The German luxury manufacturers BMW and Mercedes reported lower third-quarter sales due to weak demand and fierce competition in China. The German auto industry is dealing with a number of issues, such as high production costs, navigating the switch to electric vehicles, declining demand, and escalating Chinese competition.
Most recently, Volkswagen, the largest carmaker in Europe, has been considering closing its plants in Germany for the first time as a cost-cutting measure. BMW’s sales decreased by 13% for the July–September quarter, while Mercedes’ sales decreased by 3%.
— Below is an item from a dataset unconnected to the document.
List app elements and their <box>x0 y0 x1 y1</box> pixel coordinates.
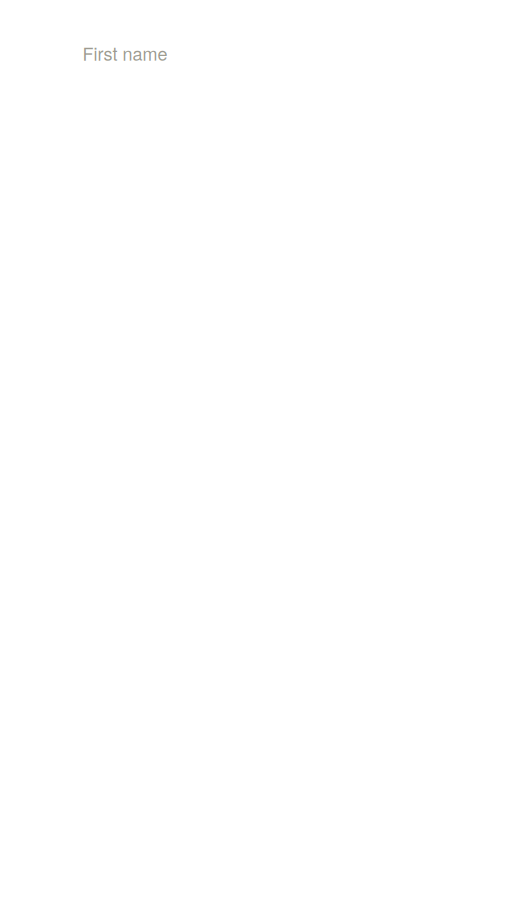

A faltering economy has impacted demand in China, the largest auto market in the world, and local automakers are posing a serious threat to international automakers with their lower-priced models, particularly electric vehicles.
Mercedes’ sales in China dropped by 13%, while BMW’s decreased by a third.
Mercedes also reported a 31% decline in BEV sales, indicating a muted global demand for these vehicles. BMW’s BEV sales increased by 10% throughout the quarter.
The European Union has lately levied high tariffs on electric vehicles (EVs) manufactured in China, citing their improper receipt of state subsidies. German automakers, who generate nearly a third of their revenues in China, have expressed alarm and asked for further negotiations, but Beijing disputes this and has warned reprisal.